The name Isuzu means, literally, 50 bells in Japanese and oddly enough they named their first independently designed car the Bellel…for Bell + roman numeral L (50). A few years later they replaced the Isuzu Hillman Manx being build under license from the Brits, they named this new car the Bellett for small Bellel…but honestly this didn’t mean much to the Japanese public who are only familiar with English as names/letters on their automobiles. Typically automobiles names are translated into the local language or script, but in Japan there is a strange sense of cultural awareness around the origin of the automobile. According to Nissan design guru Shiro Nakmura, when he was interviewed by Jason Torchinsky of Jalopnik, the use of western characters on automobiles is reflective of the western origin of the horseless carriage and any application of Japanese script (Kanji or Kana) would be just silly. Find this 1973 Isuzu Bellett 1600 GTR for sale in Kanagawa, Japan for $19,850 via goo-net-exchange.com.

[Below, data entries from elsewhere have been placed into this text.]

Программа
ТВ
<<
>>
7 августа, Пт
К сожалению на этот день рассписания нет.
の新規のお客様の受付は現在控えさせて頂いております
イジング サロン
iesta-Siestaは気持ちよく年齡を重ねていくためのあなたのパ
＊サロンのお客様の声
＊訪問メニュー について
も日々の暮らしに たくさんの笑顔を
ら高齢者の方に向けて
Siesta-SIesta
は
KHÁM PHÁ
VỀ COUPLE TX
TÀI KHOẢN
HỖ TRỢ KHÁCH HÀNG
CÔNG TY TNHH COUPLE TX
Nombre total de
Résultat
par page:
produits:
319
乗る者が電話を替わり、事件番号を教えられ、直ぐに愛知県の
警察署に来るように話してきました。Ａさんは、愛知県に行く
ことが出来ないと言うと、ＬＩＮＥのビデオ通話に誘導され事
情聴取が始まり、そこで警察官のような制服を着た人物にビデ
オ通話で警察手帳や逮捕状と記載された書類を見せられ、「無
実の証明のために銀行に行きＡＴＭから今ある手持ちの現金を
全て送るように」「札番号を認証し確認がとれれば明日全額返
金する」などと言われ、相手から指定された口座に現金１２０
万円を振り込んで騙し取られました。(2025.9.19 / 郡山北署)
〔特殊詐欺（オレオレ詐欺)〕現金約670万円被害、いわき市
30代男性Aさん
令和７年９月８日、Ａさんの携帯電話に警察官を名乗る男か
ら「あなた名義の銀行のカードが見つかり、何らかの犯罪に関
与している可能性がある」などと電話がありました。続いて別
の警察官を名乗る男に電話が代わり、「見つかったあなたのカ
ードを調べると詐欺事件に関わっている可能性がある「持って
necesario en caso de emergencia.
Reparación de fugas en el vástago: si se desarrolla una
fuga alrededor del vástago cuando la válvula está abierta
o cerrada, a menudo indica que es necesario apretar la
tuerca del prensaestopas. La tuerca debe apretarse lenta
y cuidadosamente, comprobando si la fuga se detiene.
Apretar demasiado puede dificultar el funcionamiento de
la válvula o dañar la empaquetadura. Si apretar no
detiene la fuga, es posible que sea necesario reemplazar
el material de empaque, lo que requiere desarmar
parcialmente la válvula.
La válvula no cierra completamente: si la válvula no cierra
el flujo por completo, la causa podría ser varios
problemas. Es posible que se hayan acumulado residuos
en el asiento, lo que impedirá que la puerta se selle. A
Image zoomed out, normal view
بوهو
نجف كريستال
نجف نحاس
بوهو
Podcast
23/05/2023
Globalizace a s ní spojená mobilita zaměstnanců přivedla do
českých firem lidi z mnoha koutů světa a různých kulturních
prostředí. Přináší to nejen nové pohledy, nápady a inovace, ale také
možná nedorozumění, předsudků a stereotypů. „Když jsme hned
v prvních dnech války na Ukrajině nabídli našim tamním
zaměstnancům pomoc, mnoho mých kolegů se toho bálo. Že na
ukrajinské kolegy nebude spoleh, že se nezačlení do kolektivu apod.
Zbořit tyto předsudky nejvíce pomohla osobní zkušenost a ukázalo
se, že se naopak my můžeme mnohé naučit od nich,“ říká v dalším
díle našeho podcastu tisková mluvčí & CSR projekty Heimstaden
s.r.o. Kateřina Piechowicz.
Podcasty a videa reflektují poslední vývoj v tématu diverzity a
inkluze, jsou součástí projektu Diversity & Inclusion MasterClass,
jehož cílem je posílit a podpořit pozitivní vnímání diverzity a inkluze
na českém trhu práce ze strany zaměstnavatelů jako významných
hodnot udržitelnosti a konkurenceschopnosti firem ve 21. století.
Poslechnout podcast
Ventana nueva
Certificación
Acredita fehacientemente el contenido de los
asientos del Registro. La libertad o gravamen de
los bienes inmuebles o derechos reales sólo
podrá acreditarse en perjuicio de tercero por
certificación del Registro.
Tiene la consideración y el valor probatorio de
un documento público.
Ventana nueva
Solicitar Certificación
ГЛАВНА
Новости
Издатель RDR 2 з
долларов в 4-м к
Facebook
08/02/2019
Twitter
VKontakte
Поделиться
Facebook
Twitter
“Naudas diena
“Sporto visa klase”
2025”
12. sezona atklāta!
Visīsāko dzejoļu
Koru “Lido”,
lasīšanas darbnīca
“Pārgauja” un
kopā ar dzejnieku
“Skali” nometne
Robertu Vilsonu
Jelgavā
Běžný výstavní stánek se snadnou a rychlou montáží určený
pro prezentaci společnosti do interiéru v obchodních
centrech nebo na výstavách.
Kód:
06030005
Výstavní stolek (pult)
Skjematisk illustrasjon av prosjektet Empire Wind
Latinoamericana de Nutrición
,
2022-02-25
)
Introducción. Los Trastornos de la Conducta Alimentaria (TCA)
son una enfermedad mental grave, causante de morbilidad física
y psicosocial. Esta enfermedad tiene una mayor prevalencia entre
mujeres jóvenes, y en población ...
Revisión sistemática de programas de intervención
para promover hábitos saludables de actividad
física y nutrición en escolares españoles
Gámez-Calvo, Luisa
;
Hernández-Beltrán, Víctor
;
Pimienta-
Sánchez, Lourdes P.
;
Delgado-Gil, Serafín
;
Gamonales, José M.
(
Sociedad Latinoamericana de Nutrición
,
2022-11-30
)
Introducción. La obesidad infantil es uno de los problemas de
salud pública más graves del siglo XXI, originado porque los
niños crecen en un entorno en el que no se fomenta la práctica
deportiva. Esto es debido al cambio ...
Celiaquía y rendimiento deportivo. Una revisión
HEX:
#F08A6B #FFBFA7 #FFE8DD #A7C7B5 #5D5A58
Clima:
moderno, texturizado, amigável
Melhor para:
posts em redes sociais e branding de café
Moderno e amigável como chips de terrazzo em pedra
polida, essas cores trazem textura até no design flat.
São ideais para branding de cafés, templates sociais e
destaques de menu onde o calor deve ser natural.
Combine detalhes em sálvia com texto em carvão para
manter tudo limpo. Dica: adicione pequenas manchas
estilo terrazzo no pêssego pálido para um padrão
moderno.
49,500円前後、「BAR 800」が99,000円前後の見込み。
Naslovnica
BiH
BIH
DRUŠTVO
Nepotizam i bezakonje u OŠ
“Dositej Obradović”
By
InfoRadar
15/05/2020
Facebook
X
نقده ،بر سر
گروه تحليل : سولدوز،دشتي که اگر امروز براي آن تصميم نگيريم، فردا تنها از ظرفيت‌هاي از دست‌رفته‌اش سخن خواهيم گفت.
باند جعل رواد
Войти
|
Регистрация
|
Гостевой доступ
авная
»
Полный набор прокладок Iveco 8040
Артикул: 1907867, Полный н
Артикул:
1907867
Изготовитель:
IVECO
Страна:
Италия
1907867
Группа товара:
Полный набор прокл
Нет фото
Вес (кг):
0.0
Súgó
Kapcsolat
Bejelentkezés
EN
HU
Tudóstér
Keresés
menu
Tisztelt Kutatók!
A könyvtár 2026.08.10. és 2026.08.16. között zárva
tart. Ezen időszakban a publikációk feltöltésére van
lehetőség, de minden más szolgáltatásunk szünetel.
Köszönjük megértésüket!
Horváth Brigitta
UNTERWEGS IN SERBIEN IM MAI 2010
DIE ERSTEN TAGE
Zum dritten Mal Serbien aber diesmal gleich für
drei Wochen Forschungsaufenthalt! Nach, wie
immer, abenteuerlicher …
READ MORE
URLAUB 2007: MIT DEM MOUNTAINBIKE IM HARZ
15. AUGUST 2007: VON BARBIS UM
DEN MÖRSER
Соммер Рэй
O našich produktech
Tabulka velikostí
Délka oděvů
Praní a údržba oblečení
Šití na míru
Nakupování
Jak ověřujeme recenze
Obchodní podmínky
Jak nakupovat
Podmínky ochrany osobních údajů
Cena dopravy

The Isuzu Bellett isn’t a car you will see often…or frankly ever on this side of the Pacific Ocean and while importing one wouldn’t be impossible, it would prove quite expensive. But maybe you know someone in the import/export business and can give us some tips…because this thing is awesome and we’d be the hit at every gas station, car show and concours.
The 1600 GTR was equipped with a 1.6 liter DOHC inline-4 that puts out 118 horsepower and 105 ft-lbs of torque. The Bellett GTR shared its performance engine with the Isuzu 117 Coupe – but at 2000 lbs the Bellett’s should dance a bit nicer.
The interior of this Isuzu looks well preserved – not show-car perfect, but certainly good for a weekend car.